Endometriosis is a disease in which cells similar to those of the uterus lining grow outside the uterus. Commonly this is on the ovaries and fallopian tubes, but it can occur in other parts of the body. It causes debilitating pelvic pain, heavy periods, pain with bowel movements and infertility, to name a few symptoms. Though each woman’s experience is unique, the universal factor is chronic pain.
PART 1: PAIN
Managing pain does become easier. I was diagnosed with deep endometriosis - meaning the endometriosis tissue is located close to my bowels and in an inoperable location - in November 2020. Chronic episodes of stabbing pain, cold sweats, sickness and fatigue contributed to a downward spiral in my physical and mental health. It is not an exaggeration to say that I hated my body. It was constantly changing and I felt like I had no control over when I was going to feel pain. I felt helpless.
PART 2: ACCEPTANCE
For months I denied having a chronic illness despite knowing that this onslaught of pain I was experiencing was not normal. 1 in 10 women - which is approximately 176 million in the world - have endometriosis and yet somehow I felt isolated, as though I was overreacting. Before diagnosis I was told that period pain is normal, that it is just part of the female experience. When I was first rushed to A&E, my mum thought I had appendicitis, whilst the doctor dismissed it as dehydration. This is a common experience for women suffering from endometriosis. During that time pain, anger and sadness were common feelings. In all honesty, I felt like I was a burden to my friends and family.
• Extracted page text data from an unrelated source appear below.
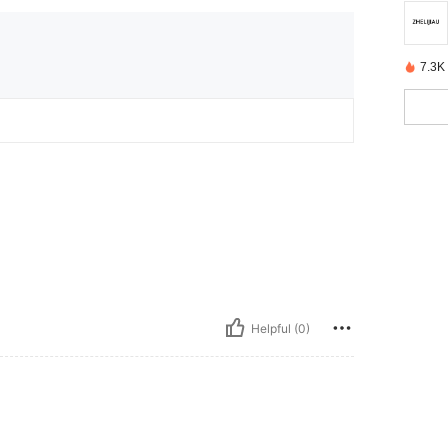
7.3K
Helpful (0)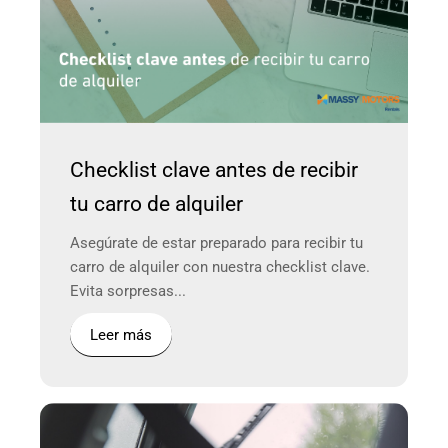
Checklist clave antes de recibir
tu carro de alquiler
Asegúrate de estar preparado para recibir tu
carro de alquiler con nuestra checklist clave.
Evita sorpresas...
Leer más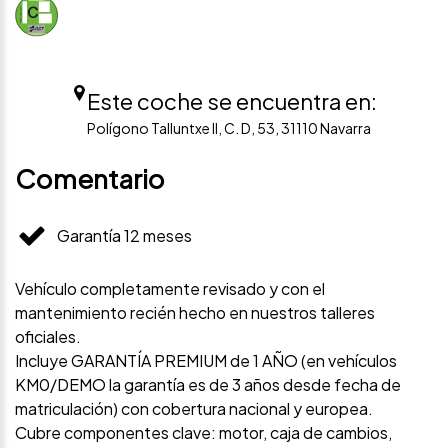
Este coche se encuentra en:
Polígono Talluntxe II, C. D, 53, 31110 Navarra
Comentario
Garantía 12 meses
Vehículo completamente revisado y con el
mantenimiento recién hecho en nuestros talleres
oficiales.
Incluye GARANTÍA PREMIUM de 1 AÑO (en vehículos
KM0/DEMO la garantía es de 3 años desde fecha de
matriculación) con cobertura nacional y europea.
Cubre componentes clave: motor, caja de cambios,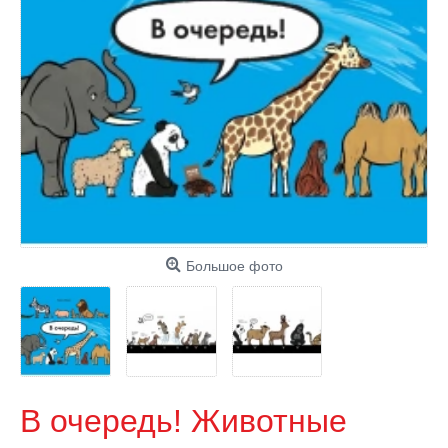
Большое фото
В очередь! Животные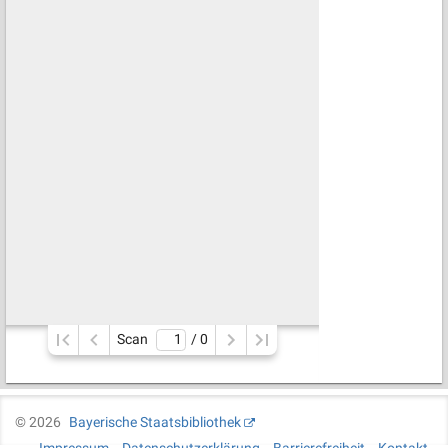
Scan
/ 
0
©
2026
Bayerische Staatsbibliothek
Impressum
Datenschutzerklärung
Barrierefreiheit
Kontakt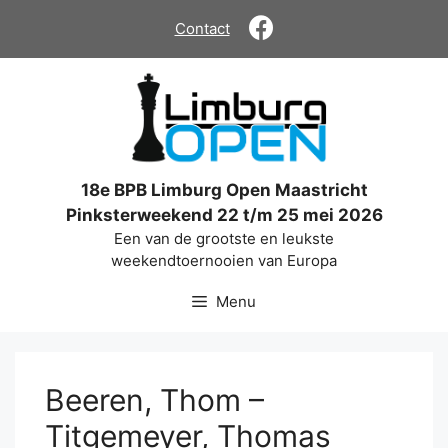
Ga
Contact
naar
de
inhoud
18e BPB Limburg Open Maastricht
Pinksterweekend 22 t/m 25 mei 2026
Een van de grootste en leukste
weekendtoernooien van Europa
Menu
Beeren, Thom –
Titgemeyer, Thomas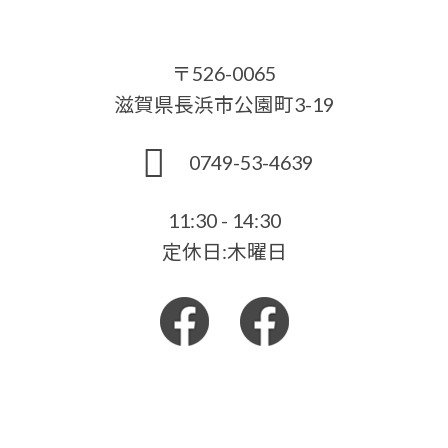
〒526-0065
滋賀県長浜市公園町3-19
0749-53-4639
11:30 - 14:30
定休日:木曜日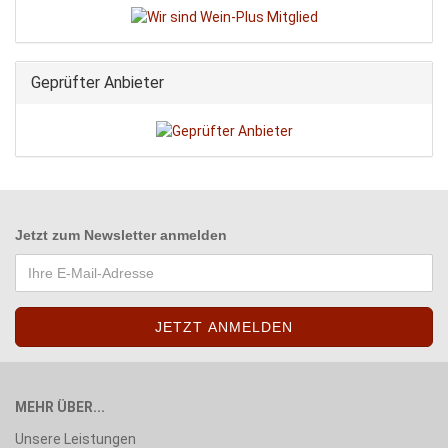
Geprüfter Anbieter
Jetzt zum
Newsletter anmelden
MEHR ÜBER...
Unsere Leistungen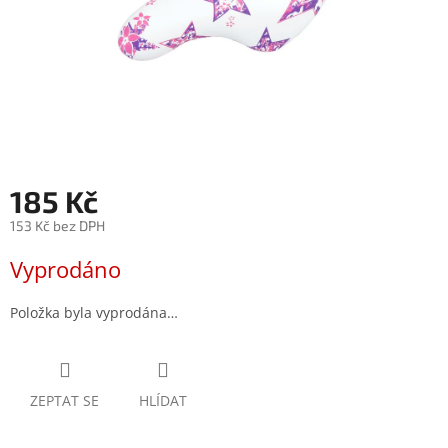
185 Kč
153 Kč bez DPH
Měrná
Vyprodáno
cena:
Položka byla vyprodána…
ZEPTAT SE
HLÍDAT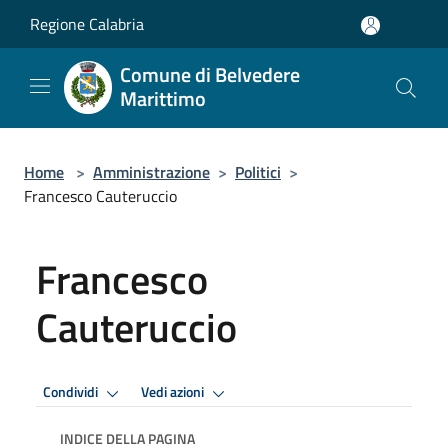
Salta al contenuto principale
Regione Calabria
Comune di Belvedere
Marittimo
Home
>
Amministrazione
>
Politici
>
Francesco Cauteruccio
Francesco
Cauteruccio
Condividi
Vedi azioni
INDICE DELLA PAGINA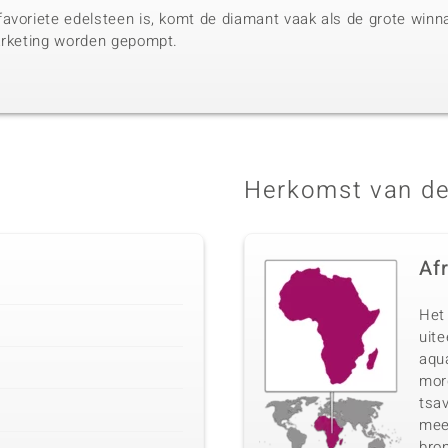
avoriete edelsteen is, komt de diamant vaak als de grote winnaa
arketing worden gepompt.
Herkomst van de
Af
Het 
uit
aqua
morg
tsav
meer
bro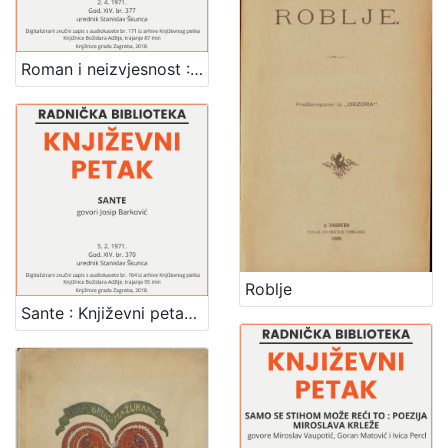
Roman i neizvjesnost : Književni petak, dvorana u Medulićevoj 30, 2. 4. 1971., br. 377 / govori Ivo Vidan ; urednik Stanislav Škunca
Roblje
Sante : Književni petak, dvorana u Medulićevoj 30, 5. 2. 1971., br. 370 / Josip Barković ; urednik Stanislav Škunca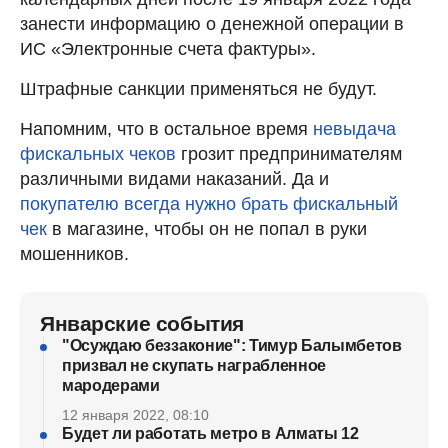
занести информацию о денежной операции в
ИС «Электронные счета фактуры».
Штрафные санкции применяться не будут.
Напомним, что в остальное время
невыдача
фискальных чеков
грозит предпринимателям
различными видами наказаний. Да и
покупателю всегда нужно брать фискальный
чек
в магазине, чтобы он не попал в руки
мошенников.
Январские события
"Осуждаю беззаконие": Тимур Балымбетов
призвал не скупать награбленное
мародерами
12 января 2022, 08:10
Будет ли работать метро в Алматы 12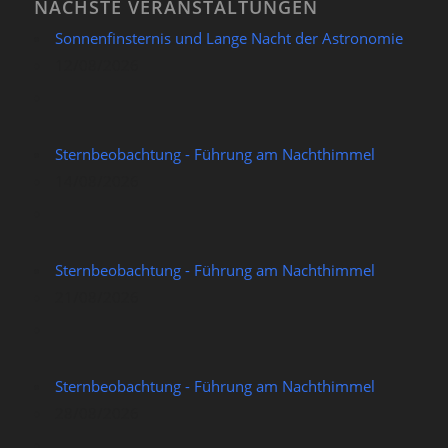
NÄCHSTE VERANSTALTUNGEN
Sonnenfinsternis und Lange Nacht der Astronomie
12/08/2026
Sternbeobachtung - Führung am Nachthimmel
14/08/2026
Sternbeobachtung - Führung am Nachthimmel
21/08/2026
Sternbeobachtung - Führung am Nachthimmel
28/08/2026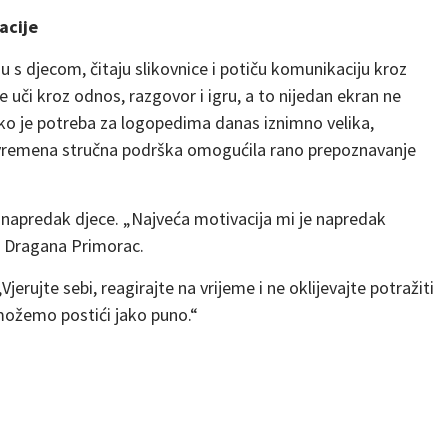
acije
u s djecom, čitaju slikovnice i potiču komunikaciju kroz
e uči kroz odnos, razgovor i igru, a to nijedan ekran ne
kako je potreba za logopedima danas iznimno velika,
ovremena stručna podrška omogućila rano prepoznavanje
napredak djece. „Najveća motivacija mi je napredak
že Dragana Primorac.
Vjerujte sebi, reagirajte na vrijeme i ne oklijevajte potražiti
 možemo postići jako puno.“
Over a year later and I still feel those emotions. What I have learned over this time, though, is that I have a choice to change my mindset and thought patterns. It is surprising just how connected mental and physical health are - a realisation I have been forced to fully come to terms with over the past year. Actively choosing not to let negative thought patterns affect my overall perspective has been a huge learning curve.
Self-acceptance is not something that happens immediately, but if we make a conscious effort to be kind to ourselves and realise that our bodies are amazing for the multitude of things they can do as well as the pain they tolerate, we can start to accept that chronic illness is a part of us but it is not who we are. The real goal, then, is to remove all aspects of self worth and validation from the body and the aesthetic standard we see infiltrating social media and the digital media at large.
PART 3: THE FUTURE
The purpose behind this article is to share my experience in the hope that we will continue to de-stigmatise talking about women’s sexual and reproductive health, as well as push for further funding for research into endometriosis and other female reproductive issues. We have a right to our bodies and a right to talk about our bodies, whoever we are and whatever we look like. As debilitating as chronic illness can be, spreading awareness, educating ourselves and having open, honest discussions are all factors which make the experience less isolating, so I implore everyone reading this to start (or continue) doing so. To the women who live with endometriosis: our strength can never be underestimated.